From 4bfdc0188e95bf42b44202e7b86e631665b6f778 Mon Sep 17 00:00:00 2001
From: Jiwei Liu <aixueer4ever@gmail.com>
Date: Wed, 28 Oct 2020 20:23:10 -0700
Subject: [PATCH 1/4] fix is_dask_array_sparse

---
 dask_glm/utils.py | 2 +-
 1 file changed, 1 insertion(+), 1 deletion(-)

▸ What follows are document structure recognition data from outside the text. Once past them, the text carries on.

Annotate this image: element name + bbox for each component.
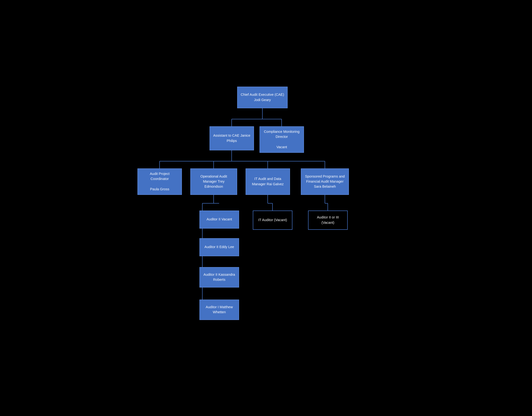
auditor2-kassandra-label: Auditor II Kassandra Roberts	[203, 272, 236, 282]
audit-coordinator-label: Audit Project CoordinatorPaula Gross	[141, 171, 179, 191]
operational-audit-label: Operational Audit Manager Trey Edmondson	[194, 174, 234, 189]
sponsored-label: Sponsored Programs and Financial Audit M…	[304, 174, 346, 189]
auditor23-vacant-node: Auditor II or III (Vacant)	[308, 210, 348, 230]
connector-lines	[128, 82, 404, 335]
operational-audit-node: Operational Audit Manager Trey Edmondson	[190, 168, 237, 195]
assistant-node: Assistant to CAE Janice Philips	[209, 126, 254, 150]
it-audit-label: IT Audit and Data Manager Rai Galvez	[249, 176, 287, 187]
audit-coordinator-node: Audit Project CoordinatorPaula Gross	[137, 168, 182, 195]
auditor1-matthew-label: Auditor I Matthew Whetten	[203, 305, 236, 315]
auditor1-matthew-node: Auditor I Matthew Whetten	[200, 299, 239, 320]
compliance-node: Compliance Monitoring DirectorVacant	[259, 126, 304, 153]
it-auditor-node: IT Auditor (Vacant)	[253, 210, 293, 230]
sponsored-node: Sponsored Programs and Financial Audit M…	[301, 168, 349, 195]
it-auditor-label: IT Auditor (Vacant)	[258, 218, 287, 223]
compliance-label: Compliance Monitoring DirectorVacant	[263, 129, 301, 149]
org-chart-wrapper: Chief Audit Executive (CAE) Jodi Geary A…	[128, 82, 404, 335]
auditor2-eddy-label: Auditor II Eddy Lee	[204, 244, 234, 249]
chart-area: Chief Audit Executive (CAE) Jodi Geary A…	[128, 82, 404, 335]
auditor2-kassandra-node: Auditor II Kassandra Roberts	[200, 267, 239, 287]
assistant-label: Assistant to CAE Janice Philips	[213, 133, 251, 143]
auditor2-vacant-node: Auditor II Vacant	[200, 210, 239, 228]
auditor2-vacant-label: Auditor II Vacant	[206, 217, 232, 222]
auditor23-vacant-label: Auditor II or III (Vacant)	[311, 215, 344, 225]
cae-node: Chief Audit Executive (CAE) Jodi Geary	[237, 87, 288, 108]
cae-label: Chief Audit Executive (CAE) Jodi Geary	[240, 92, 284, 102]
it-audit-node: IT Audit and Data Manager Rai Galvez	[246, 168, 290, 195]
auditor2-eddy-node: Auditor II Eddy Lee	[200, 238, 239, 256]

diff --git a/dask_glm/utils.py b/dask_glm/utils.py
index 0fe3429..7c22464 100644
--- a/dask_glm/utils.py
+++ b/dask_glm/utils.py
@@ -121,7 +121,7 @@ def is_dask_array_sparse(X):
     """
     Check using _meta if a dask array contains sparse arrays
     """
-    return isinstance(X._meta, sparse.SparseArray)
+    return isinstance(X, da.Array) and isinstance(X._meta, sparse.SparseArray)
 
 
 @dispatch(np.ndarray)

From 2ad455ff199dc26dcea2b4e699b1b28e50a7b579 Mon Sep 17 00:00:00 2001
From: Jiwei Liu <aixueer4ever@gmail.com>
Date: Wed, 28 Oct 2020 20:59:09 -0700
Subject: [PATCH 2/4] numpy works. cupy works except admm & lbfgs

---
 dask_glm/algorithms.py |  8 ++++----
 dask_glm/utils.py      | 17 ++++++++++++++---
 2 files changed, 18 insertions(+), 7 deletions(-)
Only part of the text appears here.